Ascending AC for OD&D

by Ramanan Sivaranjan on December 23, 2014

Tagged: mastersofcarcosa od&d

I have been using ascending AC for my OD&D Carcosa game. Players roll a d20 to hit, add their attack bonus, and try and score higher than their opponent’s AC. An unarmoured combatant has an ascending AC of 10; plate armour and a shield confers an AC of 17. It’s a much simpler system for adjudicating combat in my opinion. People know if they have hit or not without having to look at a table, and the arithmetic is all quite straight forward.

What follows are the tables from the first OD&D book MEN & MAGIC redone so they work with ascending AC. (I am certain I am not the first person to do this, but there wasn’t an obvious hit when I looked on Google.)

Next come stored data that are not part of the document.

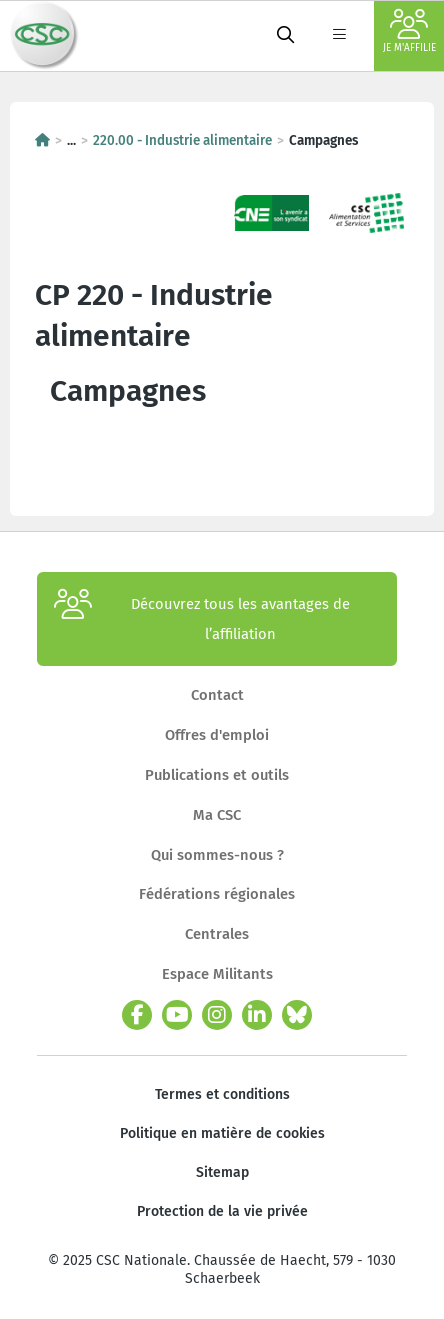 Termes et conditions (222, 1094)
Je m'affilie (409, 31)
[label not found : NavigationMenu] (339, 36)
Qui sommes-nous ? (217, 855)
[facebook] (137, 1015)
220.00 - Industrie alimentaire (182, 140)
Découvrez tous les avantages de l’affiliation (202, 619)
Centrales (217, 934)
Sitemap (222, 1172)
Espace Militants (217, 974)
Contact (217, 695)
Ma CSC (217, 815)
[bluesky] (297, 1015)
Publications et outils (217, 775)
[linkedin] (257, 1015)
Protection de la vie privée (222, 1211)
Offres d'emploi (217, 735)
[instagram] (217, 1015)
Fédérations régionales (217, 894)
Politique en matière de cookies (222, 1133)
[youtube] (177, 1015) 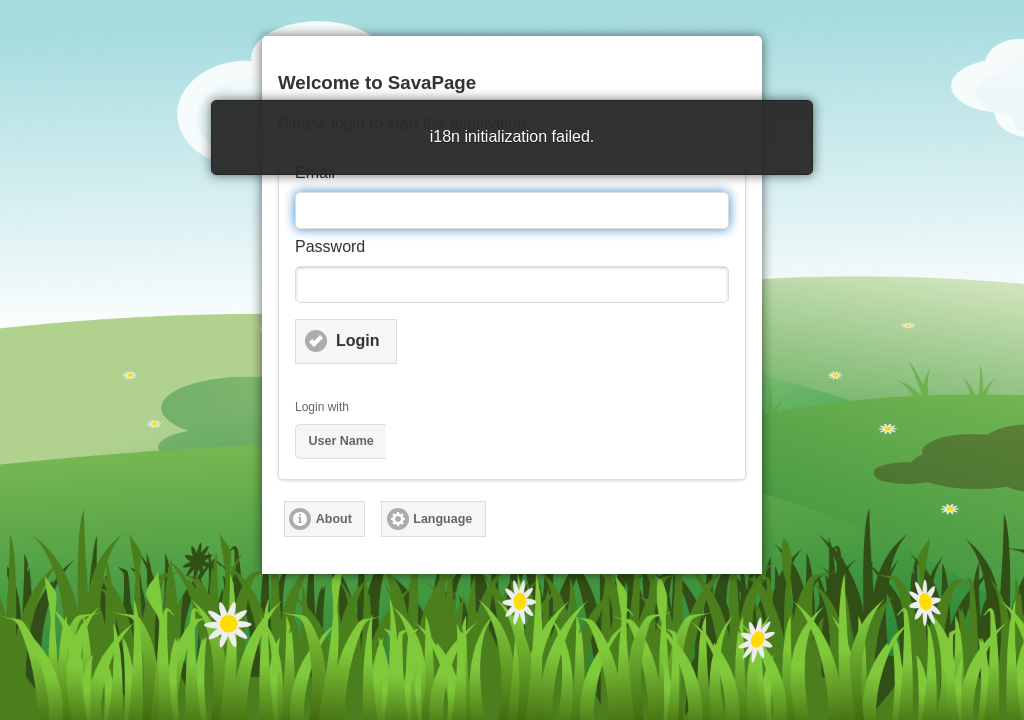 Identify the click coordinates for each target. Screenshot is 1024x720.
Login (358, 340)
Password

The attack bonus progression for the Fighters is:

Level Attack Bonus
1–3 +0
4–6 +2
7–9 +5
10–12 +7
13–15 +9
16+ +12

For Clerics:

Level Attack Bonus
1–4 +0
5–8 +2
9–12 +5
13–16 +7
17+ +9

And for Magic-Users:

Level Attack Bonus
1–5 +0
6–10 +2
11–15 +5
16+ +7

Monsters use the following table.

HD Attack Bonus
up to 1 +0
up to 2 +1
up to 3 +2
up to 4 +4
up to 6 +5
up to 8 +6
up to 10 +8
11+ +10

The tables are simple enough to make. In a descending AC system a first level characters needs to roll a 10 to hit AC 9 (an unarmoured person), which we determine by looking at the attack table in MEN & MAGIC. To hit that same character who has an ascending AC of 10 by rolling a 10 (or more) implies a 1st level character has no attack bonus. A 4th level fighter only needs an 8 to hit that same character, so their attack bonus is +2.